Instructions for the task |
The lines to copy are those holding the string "groupe" in the entries below.

Materials provided |
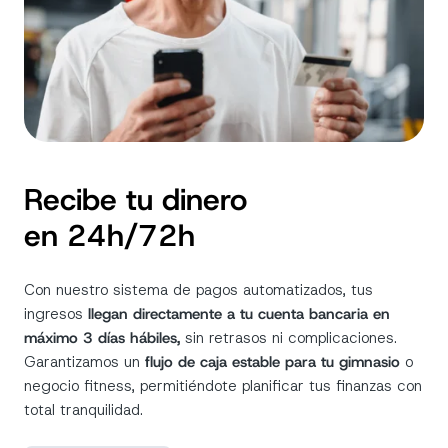
Recibe tu dinero
en 24h/72h
Con nuestro sistema de pagos automatizados, tus
ingresos
llegan directamente a tu cuenta bancaria en
máximo 3 días hábiles,
sin retrasos ni complicaciones.
Garantizamos un
flujo de caja estable para tu gimnasio
o
negocio fitness, permitiéndote planificar tus finanzas con
total tranquilidad.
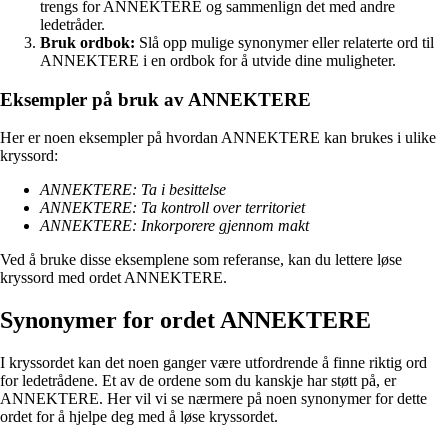
trengs for ANNEKTERE og sammenlign det med andre
ledetråder.
Bruk ordbok:
Slå opp mulige synonymer eller relaterte ord til
ANNEKTERE i en ordbok for å utvide dine muligheter.
Eksempler på bruk av ANNEKTERE
Her er noen eksempler på hvordan ANNEKTERE kan brukes i ulike
kryssord:
ANNEKTERE: Ta i besittelse
ANNEKTERE: Ta kontroll over territoriet
ANNEKTERE: Inkorporere gjennom makt
Ved å bruke disse eksemplene som referanse, kan du lettere løse
kryssord med ordet ANNEKTERE.
Synonymer for ordet ANNEKTERE
I kryssordet kan det noen ganger være utfordrende å finne riktig ord
for ledetrådene. Et av de ordene som du kanskje har støtt på, er
ANNEKTERE. Her vil vi se nærmere på noen synonymer for dette
ordet for å hjelpe deg med å løse kryssordet.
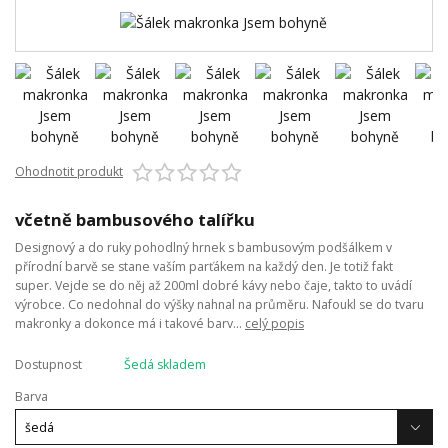
Ohodnotit produkt
včetně bambusového talířku
Designový a do ruky pohodlný hrnek s bambusovým podšálkem v
přírodní barvě se stane vaším parťákem na každý den. Je totiž fakt
super. Vejde se do něj až 200ml dobré kávy nebo čaje, takto to uvádí
výrobce. Co nedohnal do výšky nahnal na průměru. Nafoukl se do tvaru
makronky a dokonce má i takové barv...
celý popis
Dostupnost
Šedá skladem
Barva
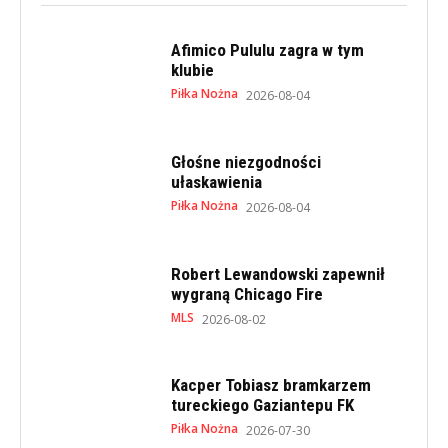
Afimico Pululu zagra w tym
klubie
Piłka Nożna
2026-08-04
Głośne niezgodności
ułaskawienia
Piłka Nożna
2026-08-04
Robert Lewandowski zapewnił
wygraną Chicago Fire
MLS
2026-08-02
Kacper Tobiasz bramkarzem
tureckiego Gaziantepu FK
Piłka Nożna
2026-07-30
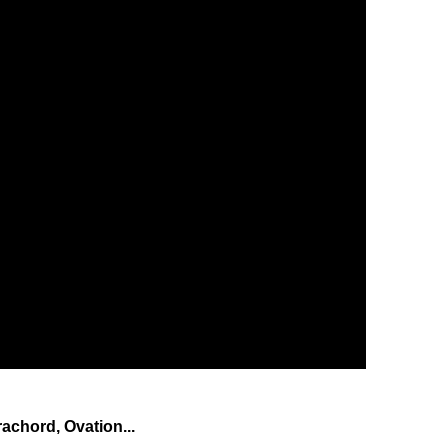
chord, Ovation...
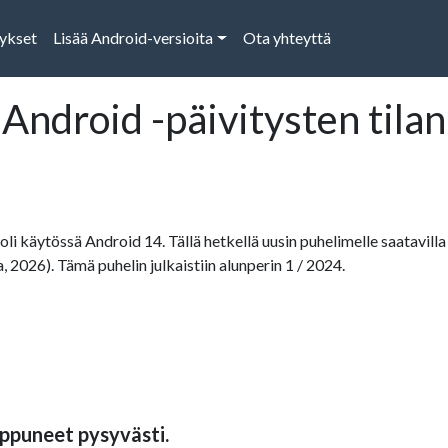
tykset
Lisää Android-versioita
Ota yhteyttä
ndroid -päivitysten tila
oli käytössä Android 14. Tällä hetkellä uusin puhelimelle saatavilla
a, 2026). Tämä puhelin julkaistiin alunperin 1 / 2024.
ppuneet pysyvästi.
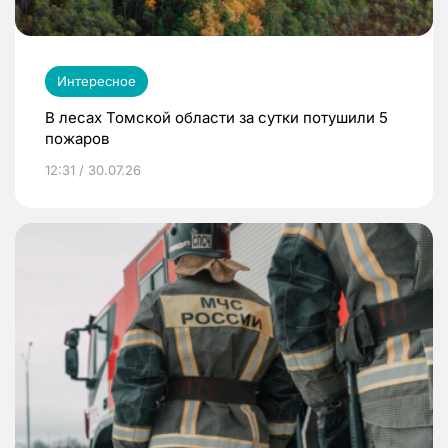
Интересное
В лесах Томской области за сутки потушили 5
пожаров
12:31 / 30.07.26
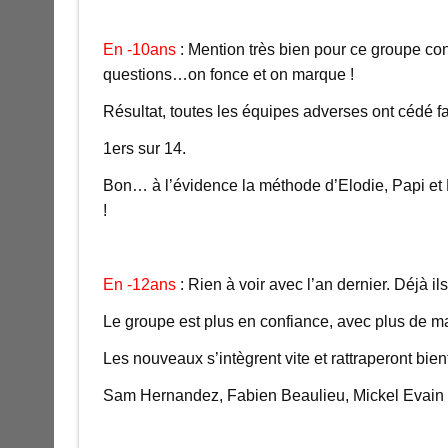
En -10ans
: Mention très bien pour ce groupe co
questions…on fonce et on marque !
Résultat, toutes les équipes adverses ont cédé fa
1ers sur 14.
Bon… à l’évidence la méthode d’Elodie, Papi et M
!
En -12ans
: Rien à voir avec l’an dernier. Déjà il
Le groupe est plus en confiance, avec plus de mat
Les nouveaux s’intègrent vite et rattraperont bien
Sam Hernandez, Fabien Beaulieu, Mickel Evain et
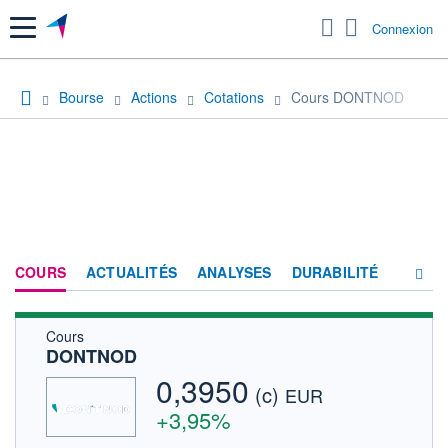
Menu
Connexion
Bourse
Actions
Cotations
Cours DONTNOD
COURS
ACTUALITÉS
ANALYSES
DURABILITÉ
Cours
CONSENSUS
DONTNOD
SOCIÉTÉ
0,3950
(c)
EUR
FORUM
+3,95%
HISTORIQUE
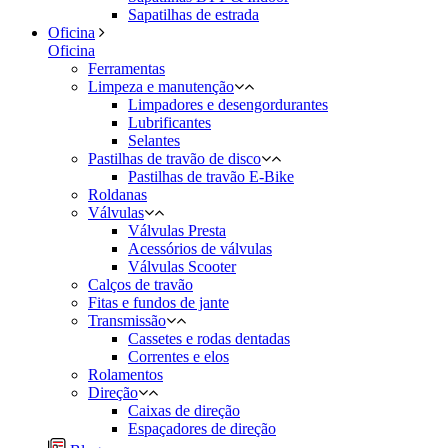
Sapatilhas de estrada
Oficina
Oficina
Ferramentas
Limpeza e manutenção
Limpadores e desengordurantes
Lubrificantes
Selantes
Pastilhas de travão de disco
Pastilhas de travão E-Bike
Roldanas
Válvulas
Válvulas Presta
Acessórios de válvulas
Válvulas Scooter
Calços de travão
Fitas e fundos de jante
Transmissão
Cassetes e rodas dentadas
Correntes e elos
Rolamentos
Direção
Caixas de direção
Espaçadores de direção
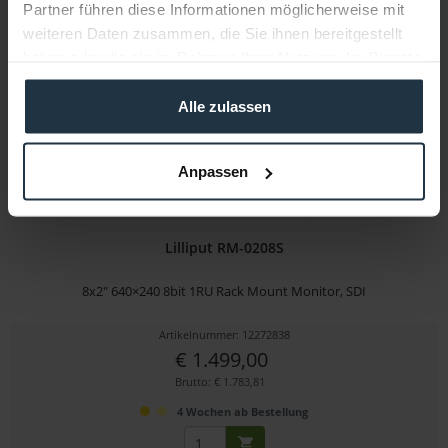
Partner führen diese Informationen möglicherweise mit
3-5 Werktage ab Bestellung
weiteren Daten zusammen, die Sie ihnen bereitgestellt
haben oder die sie im Rahmen Ihrer Nutzung der Dienste
gesammelt haben.
Alle zulassen
Anpassen
Lilliput RM-0208S
8x2" 640×240 8bit 1RU Rack Mount Monitor, SDI
Artikelnummer: 12272838
€ 1.499,00
Brutto: € 1.783,81
4 Wochen ab Bestellung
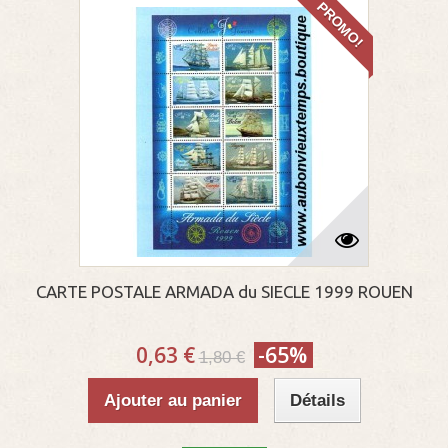
PROMO!
CARTE POSTALE ARMADA du SIECLE 1999 ROUEN
0,63 €
-65%
1,80 €
Ajouter au panier
Détails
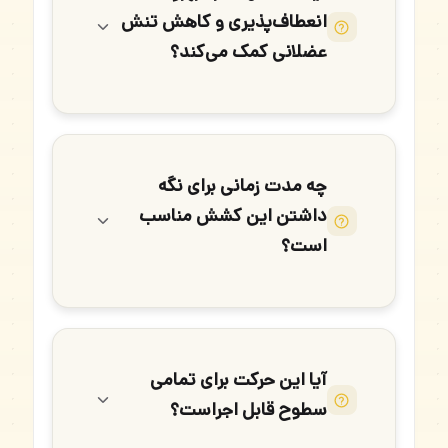
انعطاف‌پذیری و کاهش تنش
عضلانی کمک می‌کند؟
چه مدت زمانی برای نگه
داشتن این کشش مناسب
است؟
آیا این حرکت برای تمامی
سطوح قابل اجراست؟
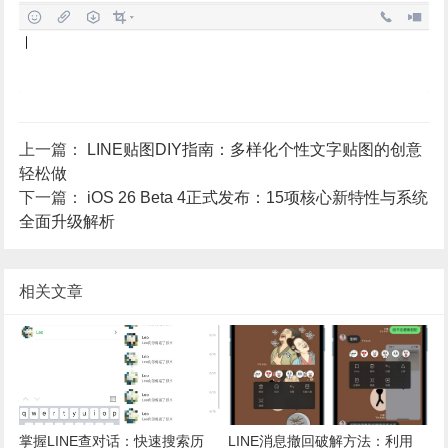
上一篇：
LINE贴图DIY指南：多样化个性文字贴图的创意
轻松做
下一篇：
iOS 26 Beta 4正式发布：15项核心新特性与系统
全面升级解析
相关文章
掌握LINE查对话：快速搜索历
LINE消息撤回破解方法：利用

Solution for this problem |
: Mention très bien pour ce groupe co
Le groupe est plus en confiance, avec plus de mat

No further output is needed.